Le Saint-Siège joue depuis longtemps un rôle actif dans la diplomatie de cette île communiste, située à seulement 150 km des côtes de la Floride, et en froid avec Washington depuis la révolution cubaine de 1959.
Les Etats-Unis fournissent ainsi une aide humanitaire à l’île via un canal strict qui passe par l’Église catholique locale, et contournant les canaux officiels.
Cette année, 6 millions de dollars d’aide humanitaire américaine ont déjà transité par cet intermédiaire, après des semaines de négociations.
En renouvelant publiquement son offre de «fournir une aide humanitaire directe de 100 millions de dollars supplémentaires», le département d’État a déclaré dans un communiqué qu’il «appartient désormais au régime cubain d’accepter notre proposition d’assistance ou de refuser cette aide vitale et, en définitive, d’assumer devant le peuple cubain la responsabilité d’avoir fait obstacle à cette aide essentielle».
«Les États-Unis ont également fait de nombreuses propositions en privé au régime cubain afin d’apporter une aide généreuse à la population, y compris l’accès gratuit et rapide à l’internet par satellite», ajoute le communiqué.
Doutes cubains
Après les premières déclarations de Marco Rubio, le ministre cubain des affaires étrangères Bruno Rodríguez avait qualifié l’offre de mensonge.

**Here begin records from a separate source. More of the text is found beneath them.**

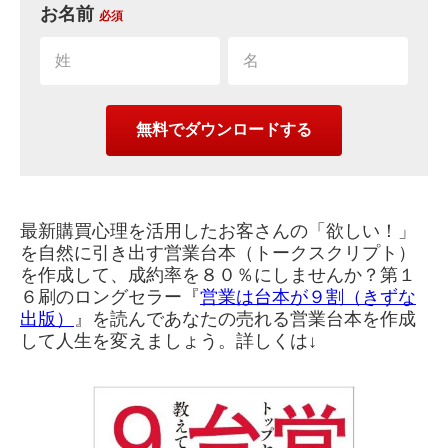
お名前
必須
最新購買心理を活用したお客さんの「欲しい！」
を自然に引き出す営業台本（トークスクリプト）
を作成して、成約率を８０％にしませんか？第１
６刷のロングセラー『
営業は台本が９割（きずな
出版）
』を読んであなたの売れる営業台本を作成
して人生を変えましょう。詳しくは↓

« S’agira-t-il d’un don, d’une tromperie ou d’un marché douteux visant à réduire notre indépendance? Ne serait-il pas plus simple de lever le blocus énergétique? «, avait déclaré M. Rodríguez sur X.
Cette nouvelle proposition intervient dans un contexte de fortes tensions entre Washington et La Havane, après que le président Donald Trump a signé le 28 janvier un décret menaçant d’imposer des droits de douane aux pays vendant du pétrole à Cuba.
Depuis la chute du président vénézuélien Nicolas Maduro, un allié de La Havane capturé par les forces américaines début janvier, Washington applique une politique de pression maximale sur l’île, déjà soumise à un embargo américain depuis plus de six décennies.